Between October 1962 and December 1964 this model, the Spitfire 4 (later known as the Mark 1) was produced in great numbers. Derived from the Triumph Herald, it quickly became popular and 45,763 cars of this model type came off the line during its production.
These cars suffered with corrosion issues as many cars did at that time and today, as a result, there are just 38 Spitfire 4’s of this period on the DVLA record in the UK of which, including this car, just 22 of these early examples are on the road.

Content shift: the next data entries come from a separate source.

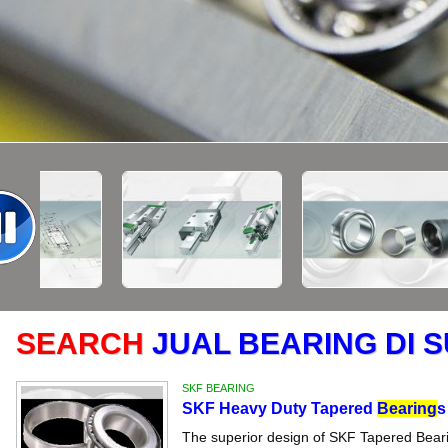
SEARCH
JUAL BEARING DI 
SKF BEARING
SKF Heavy Duty Tapered
Bearing
s
The superior design of SKF Tapered Bearin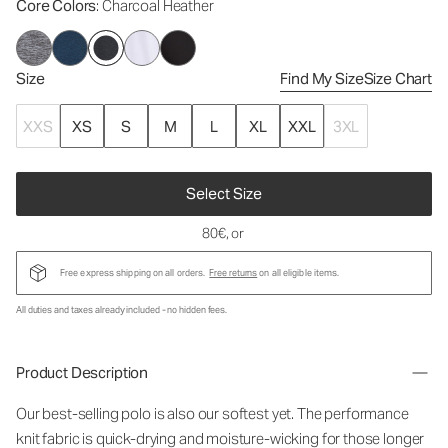
Core Colors
: Charcoal Heather
Size
Find My Size
Size Chart
XXS
XS
S
M
L
XL
XXL
3XL
Select Size
80€
, or
Free express shipping on all orders.
Free returns
on all eligible items.
All duties and taxes already included - no hidden fees.
Product Description
Our best-selling polo is also our softest yet. The performance
knit fabric is quick-drying and moisture-wicking for those longer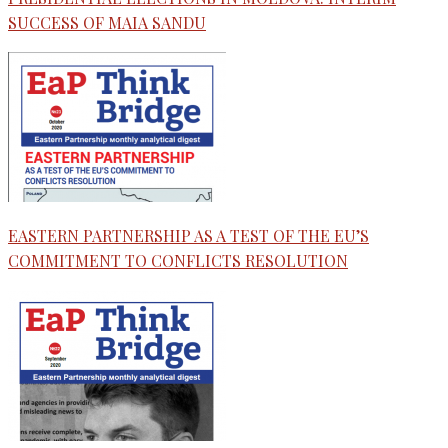
SUCCESS OF MAIA SANDU
EASTERN PARTNERSHIP AS A TEST OF THE EU’S
COMMITMENT TO CONFLICTS RESOLUTION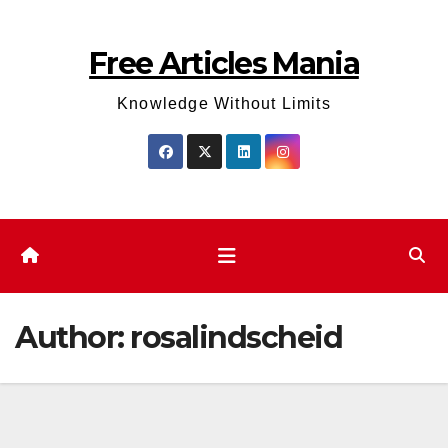
Skip
to
Free Articles Mania
content
Knowledge Without Limits
Author:
rosalindscheid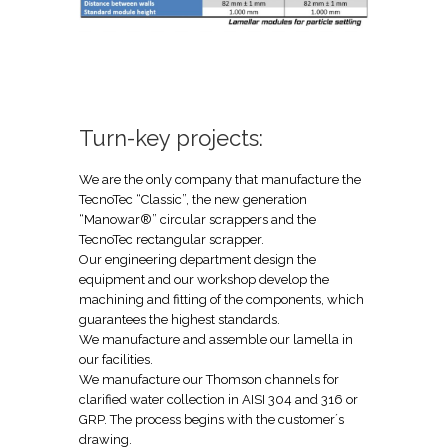
Turn-key projects:
We are the only company that manufacture the
TecnoTec “Classic”, the new generation
“Manowar®” circular scrappers and the
TecnoTec rectangular scrapper.
Our engineering department design the
equipment and our workshop develop the
machining and fitting of the components, which
guarantees the highest standards.
We manufacture and assemble our lamella in
our facilities.
We manufacture our Thomson channels for
clarified water collection in AISI 304 and 316 or
GRP. The process begins with the customer´s
drawing.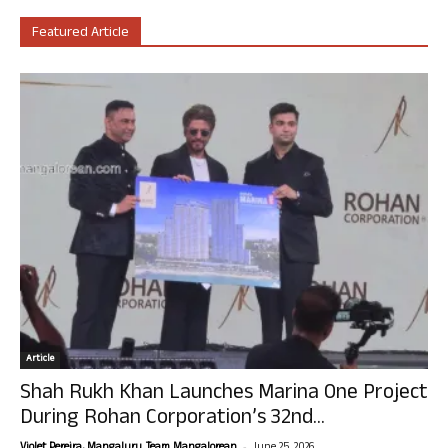
Featured Article
Article
Shah Rukh Khan Launches Marina One Project
During Rohan Corporation’s 32nd...
-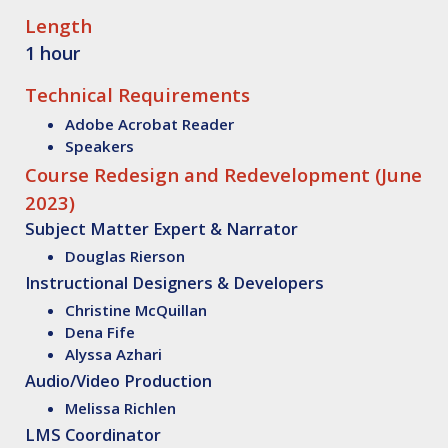
Length
1 hour
Technical Requirements
Adobe Acrobat Reader
Speakers
Course Redesign and Redevelopment (June
2023)
Subject Matter Expert & Narrator
Douglas Rierson
Instructional Designers & Developers
Christine McQuillan
Dena Fife
Alyssa Azhari
Audio/Video Production
Melissa Richlen
LMS Coordinator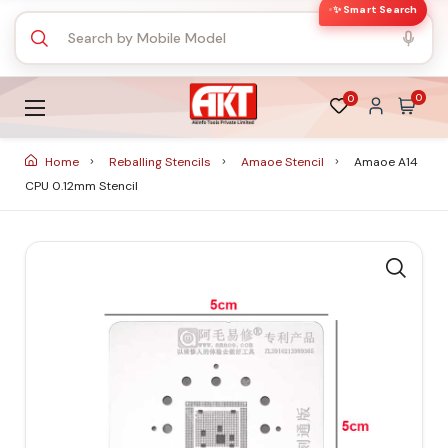
✨ Smart Search
0
0
Home
Reballing Stencils
Amaoe Stencil
Amaoe A14
CPU 0.12mm Stencil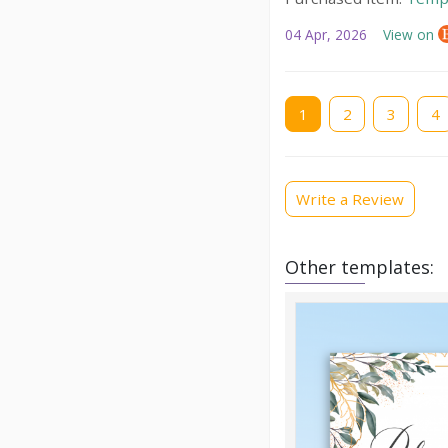
04 Apr, 2026
View on
Current
1
Page
2
Page
3
Pag
4
page
Write a Review
Other templates: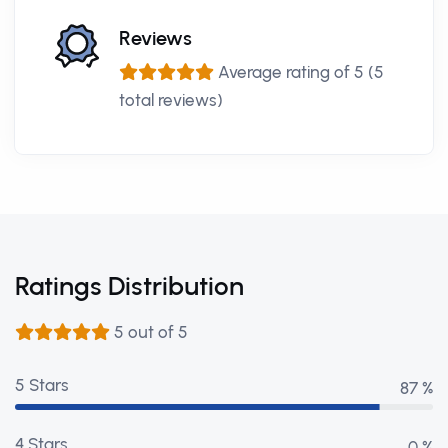
Reviews
Average rating of 5 (5
total reviews)
Ratings Distribution
5 out of 5
5 Stars
98 %
4 Stars
0 %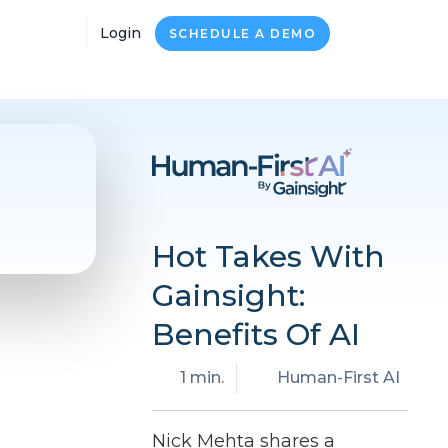
Login
SCHEDULE A DEMO
Hot Takes With
Gainsight:
Benefits Of AI
1 min.
Human-First AI
Nick Mehta shares a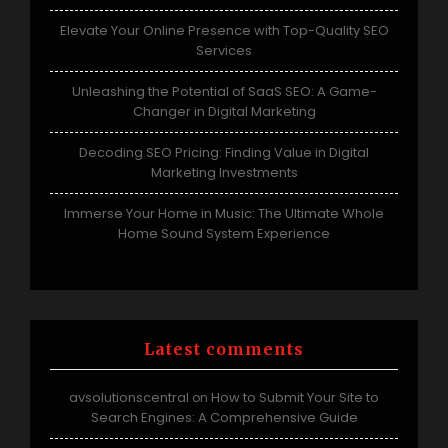
Elevate Your Online Presence with Top-Quality SEO
Services
Unleashing the Potential of SaaS SEO: A Game-
Changer in Digital Marketing
Decoding SEO Pricing: Finding Value in Digital
Marketing Investments
Immerse Your Home in Music: The Ultimate Whole
Home Sound System Experience
Latest comments
avsolutionscentral
How to Submit Your Site to
on
Search Engines: A Comprehensive Guide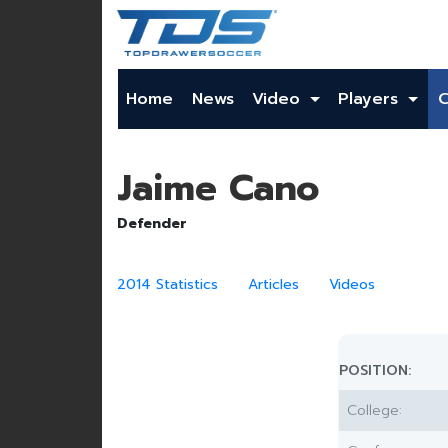
Home
News
Video
Players
Jaime Cano
Defender
2014 Statistics
Articles
Videos
POSITION:
College: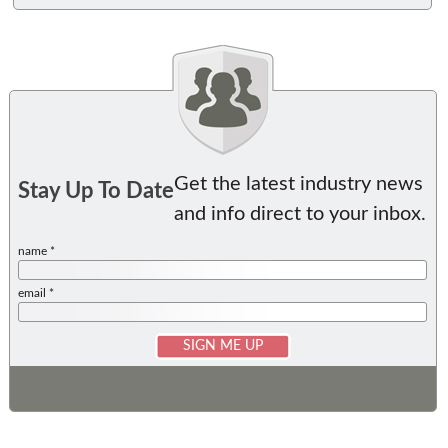
Get the latest industry news
Stay Up To Date
and info direct to your inbox.
name *
email *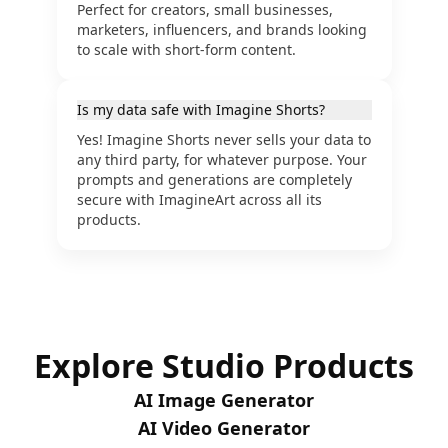
Perfect for creators, small businesses,
marketers, influencers, and brands looking
to scale with short-form content.
Is my data safe with Imagine Shorts?
Yes! Imagine Shorts never sells your data to
any third party, for whatever purpose. Your
prompts and generations are completely
secure with ImagineArt across all its
products.
Explore Studio Products
AI Image Generator
AI Video Generator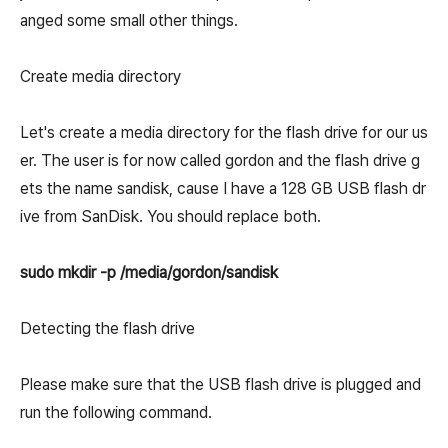
anged some small other things.
Create media directory
Let's create a media directory for the flash drive for our us
er. The user is for now called gordon and the flash drive g
ets the name sandisk, cause I have a 128 GB USB flash dr
ive from SanDisk. You should replace both.
sudo mkdir -p /media/gordon/sandisk
Detecting the flash drive
Please make sure that the USB flash drive is plugged and
run the following command.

This car is fitted with a slightly later engine of 1300cc and a four speed manual gearbox with overdrive on third and top gear. This makes it entirely suitable for modern traffic conditions and in our opinion is a plus. If you really wanted to, an earlier smaller capacity engine could be sourced without any trouble and would be an inexpensive task. We would leave it as it is though as the car goes as good as it looks and drives beautifully and definitely benefits from the extra power. Outwardly, the engine looks and sounds completely period correct.
It is true to say that this car is extremely rare now and that can only bring with it huge investment potential.
Here’s a few facts about the Triumph Spitfire;
The Triumph Spitfire is a British front-engined, rear-wheel drive, two-passenger convertible sports car introduced at the London Motor Show in 1962 and manufactured between 1962-1980. Styled for Standard-Triumph in 1957 by Italian designer Giovanni Michelotti, the Spitfire was manufactured for the duration of its production at the Standard-Triumph Canley works.
Developed on a shortened variant of the Triumph Herald saloon/sedan’s chassis, the Spitfire shared the Herald’s running gear and Standard SC engine. The design used body-on-frame construction, augmented by structural components within the bodywork and rear trailing arms attached to the body rather than the chassis. A manually deployable convertible top, substantially improved on later models, provided weather protection and a bespoke hard-top was available as a factory option.
Driving this car has been an absolute pleasure and we will be sorry to see it go. It has quickly become a firm favourite with us and actually a little unexpectedly. It’s just that it has huge character and has brought many smiles to those who see it as it burbles along through the country roads and villages. It just has that look and feel of a true open top sixties icon.
There’s just something about this car.